Elinborg shut up temporarily, then began to hum the tune to a well-known poem by Steinn Steinarr: Cadet Jon Kristofer, the Sally Army meeting’s at seven, when Lieutenant Valgerdur will show you the way to heaven…”

She kept up her humming until Erlendur lost patience.

“I don’t know how things’ll work out,” he said. “And it’s none of your business anyway.”

“All right,” Elinborg said, still humming.

“Lieutenant Valgerdur.…!” Erlendur snapped.

“What?”

“The things you come out with!”

Kjartan’s wife emerged from the kitchen with some coffee cups. Her face wore a look of acute anxiety. The children followed and were left standing in the middle of the room at something of a loss when their mother returned to the kitchen to fetch the coffee. At that moment the door opened and Kjartan came in. Elinborg and Erlendur rose to their feet.

“Is this really necessary?” Kjartan said, clearly agitated.

“We’ve been trying to get hold of you all day,” Elinborg pointed out.

Kjartan’s wife came in with a coffee pot.

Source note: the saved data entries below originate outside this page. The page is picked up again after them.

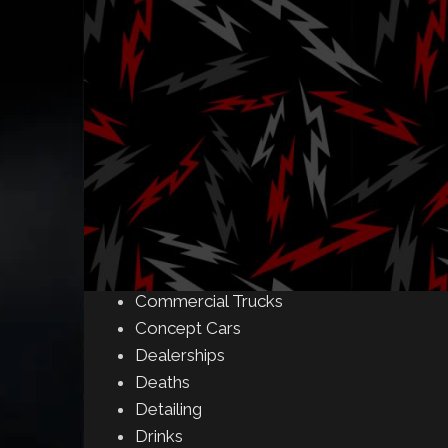
Amusement Parks
Art
Auctions
Automakers
Business
Buying & Selling
Camping
Car Meet
Car Shows
Celebrity
Commercial Buildings
Commercial Trucks
Concept Cars
Dealerships
Deaths
Detailing
Drinks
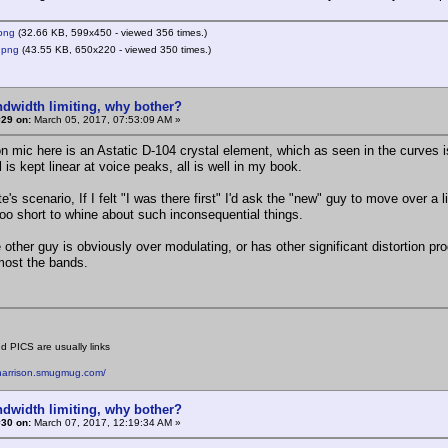
png
(32.66 KB, 599x450 - viewed 356 times.)
.png
(43.55 KB, 650x220 - viewed 350 times.)
ndwidth limiting, why bother?
#29 on:
March 05, 2017, 07:53:09 AM »
on mic here is an Astatic D-104 crystal element, which as seen in the curves
l is kept linear at voice peaks, all is well in my book.
e's scenario, If I felt "I was there first" I'd ask the "new" guy to move over a li
s too short to whine about such inconsequential things.
 other guy is obviously over modulating, or has other significant distortion pro
 most the bands.
d PICS are usually links
eharrison.smugmug.com/
ndwidth limiting, why bother?
#30 on:
March 07, 2017, 12:19:34 AM »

“What’s going on?” she asked her husband.

“Nothing,” Kjartan said, immediately calming down. He spoke reassuringly to his wife. “I told you on the phone, it’s because of the attack on the boy at school”

“What about it? It doesn’t have anything to do with you, does it?”

“No,” Kjartan said, looking at the detectives as if for help.

“We’re talking to all the teachers at the school, as I’ve already told you,” Elinborg said. “Could we maybe sit down somewhere where we won’t be disturbed?”

She addressed her words to Kjartan, who hesitated. He looked at the three of them in turn and they all waited for him to speak. At last he nodded.

“I have a study down in the basement,” he said reluctantly. “We can go in there. Is that all right?” he asked his wife.

“Take the coffee with you,” she said.

Kjartan smiled.

“Thanks, love, I’ll be up as soon as they’ve gone.”

Picking up his younger child he kissed her, then stroked the elder child’s hair.

“Daddy’ll be right back,” he said. “He just needs to talk to these people, then he’ll be back.”

Kjartan showed them down to the basement. He had set up a study for himself in a little storeroom with a desk, computer and printer, books and papers. There was only one chair, which he occupied himself. The two detectives stood by the door. Kjartan had led them down to the basement in silence but now his anger seemed to erupt.

“What do you mean by persecuting me in my own home like this?” he snarled. “In front of my family! Did you see the look on my children’s faces? Do you really think this is an acceptable way to behave?”

Erlendur did not respond. Elinborg was poised to speak but Kjartan pre-empted her.

“Am I some sort of criminal? What have I done to deserve this kind of treatment?”

“We’ve been trying to get hold of you all day,” Erlendur said again. “You haven’t been answering your phone. We decided to check if you were at home. Your wife was kind enough to invite us in and make coffee. Then you turned up. Is that any reason to get excited? We only came round to try to catch you at home. Luckily, we did. Do you want to make a complaint?”

Kjartan looked at them in turn.

“What do you want with me?” he asked.

“Perhaps we could begin with something that calls or called itself “Fathers of Iceland”,” Erlendur said.

Kjartan smirked. “And with that you think you’ve solved the case, do you?”

“I don’t think anything,” Erlendur said.

“I was eighteen years old,” Kjartan said. “It was kids” stuff. You can imagine. Fathers of Iceland! Only kids come up with that sort of crap. Teenagers trying to sound big.”